The numerals that are found over and over again are so basic they could be from liturgic instructions. Even true of "hundred" if the Greek custom of Hecatombic sacrifice has some prehistory. Lack of common numerals for thousand or for thirty or a common way of saying fortyfive might reflect aptness in code switching or lack or commercial interest.

"A lingua franca cannot have had the grammatical complexity of Latin, Greek, Sanskrit"

They can have shared and parallelled innovations. Conditional mood of Romance languages is an innovation. The Latin futures in -bo and imperfects in -bam are supposed to be innovations. The point about lingua francas is they are usually used, when at all by educated people, as a makeshift instead of a common educated language. Here I mean the lingua franca can also have had the social function of a high language.

"Original indo-european grammar was highly complex and survives only in incomplete form in whatever the daughter language we study."

The incomplete survival of a supposedly even more complex conjugation, of a supposedly eight cased declinsion, of supposedly fine shaded synonyms which have been taken over diversely in diverse languages, may be due to fact that many languages contributed. Is head *qwennos, *kaput, *kauput, *ghabhala/*ghabhalom (which latter is reconstructed for Greek kephalé, Lithuanian galva, Polish glów) a list of fine shaded synonyms in one original language, or are penn/céann, caput, heafod/Haupt, the Greco-Slavic forms a symptom of many languages at the very origin of the story?

"If Indo-European was originally meant as a lingua franca like Esperanto, why didn't they put it into writing?"

What if Nesili was far from only, but at least highest prestige form of the lingua franca? What if common words - like the pater gloss, different from Nesili attas - were exchanged below but not quite independently of Hittite?

Or what if the lingua franca was for religious taboo reasons an oral only language? I can imagine breakdown of Hattusha ushering in a ban against Hittite hieroglyphs among people nevertheless united "by Hittite" - i e by Indo-European.

"Nesili and Sanskrit are both to worn out to be original IE"

In Nesili, like in Mycenean Greek, like in Runes, the pronunciation is given with approximations. Sanskrit is too worn and a bit later than Nesili too. Plus original may have been unwritten.

And so on. Objections to my thyeory can be answered. PIE is not a refutation of Babel, and I would hardly class it as an immediate product of Babel either.
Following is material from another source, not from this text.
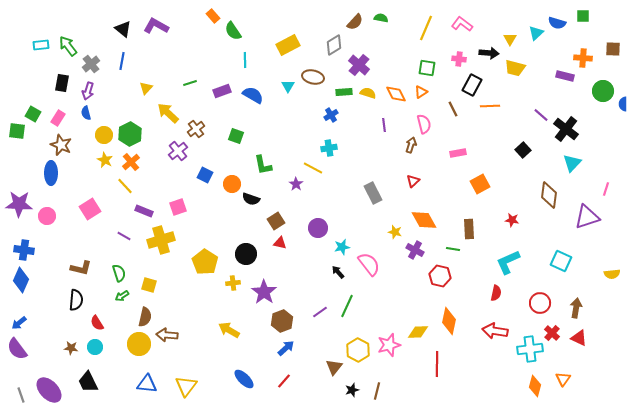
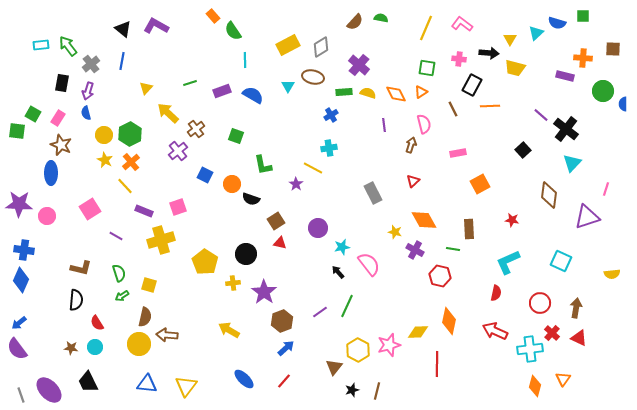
gray diamond at (334, 45): moved 13 px left, 2 px down
purple line at (124, 236): moved 8 px left
red arrow at (495, 331): rotated 15 degrees clockwise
Fenno-Ugrian can have been a rival attempt at making an Esperanto, which also failed to unify humanity (isä - apa : atya - apa may be same two words as attas :/: pater, but with pater compound, both apa- and -ter ending).

Hans Georg Lundahl
Bpi, Georges Pompidou
Pope St Damasus I
and St Daniel Stylite

* If the theory is correct according to which decryptation of Linear A really yielded an Aryan language.